HAPPY TUESDAY AND WELCOME TO MORNING DEFENSE. We are replacing our colleague Bryan Bender this week and are always looking for advice, arguments and comments. Write to us at [email protected] and follow on Twitter @paulmcleary, @morningdefense and @politicopro.
AERIAL STRIKE FALLS: US forces at a military base in eastern Syria suffered rocket fire Monday, a day after President Joe Biden ordered retaliatory airstrikes against Iranian-backed militias in Iraq and Syria, according to a spokesperson for the mission. Service members launched counter-battery artillery fire in self-defense, and initial reports indicate that there were no injuries.
But Biden’s weekend strikes caused waves in Washington as well, disgruntled Democrats frustrated by his decision to bypass Congress – a repeat of similar strikes launched in February, POLITICO’s Andrew Desiderio and Lara Seligman write for the pros.
In both operations, the president invoked his authority under Article II of the Constitution, which allows him to take action to protect the US military in self-defense.
“But some members of Biden’s party are sounding the alarm bells about possible abuses of this power, which the presidents of both parties have used to bypass Congress and legally justify various military operations. The airstrikes come as lawmakers are already pushing to repeal two-decade-old permits for the use of military force in Iraq, an effort Biden supports.
Iraq pushes back: The Iraqi government was not happy either. Baghdad issued a statement on Monday describing the strikes as a “flagrant and unacceptable violation of Iraqi sovereignty and national security”. The Iraqi government has been unable to stop attacks by Iranian-backed militias against the 2,500 US troops still in the country who form the local forces, although many groups are withdrawing government paychecks. of Baghdad, who asked for all possible help. the ongoing struggle against the radicals of ISIS.
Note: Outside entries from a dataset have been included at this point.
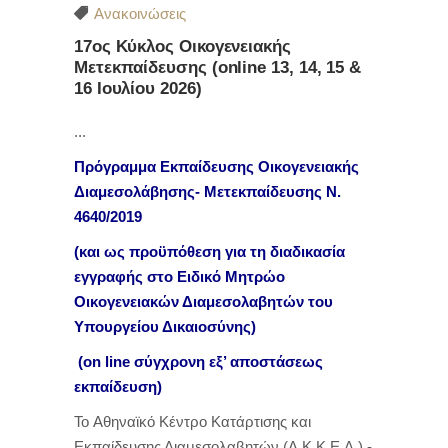
Ανακοινώσεις
17ος Κύκλος Οικογενειακής
Μετεκπαίδευσης (online 13, 14, 15 &
16 Ιουλίου 2026)
Πρόγραμμα Εκπαίδευσης
Οικογενειακής
Διαμεσολάβησης-
Μετεκπαίδευσης Ν.
4640/2019
(και ως προϋπόθεση για τη διαδικασία
εγγραφής στο Ειδικό Μητρώο
Οικογενειακών Διαμεσολαβητών του
Υπουργείου Δικαιοσύνης)
(on line σύγχρονη εξ’ αποστάσεως
εκπαίδευση)
To Αθηναϊκό Κέντρο Κατάρτισης και
Εκπαίδευσης Διαμεσολαβητών (Α.Κ.Κ.Ε.Δ.) -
But the Iraqi government continues to find itself in a difficult – albeit familiar – situation, caught between Washington, which can provide air power, intelligence assistance and training, and its neighbor Iran, which wields considerable power over it. local politics with the country’s Shiite majority.
Biden and nuclear weapons: Continued attempts by Iranian-backed groups in Iraq and Syria to strike US targets will likely have a limited effect on talks between Washington and Tehran over Iran’s nuclear program, but Biden also addressed this issue on Monday.
Iran “will never have a nuclear weapon under my watch,” Biden said in an Oval Office meeting with outgoing President of Israel Reuven Rivlin, claiming a “rock-solid” relationship between states -United and Israel.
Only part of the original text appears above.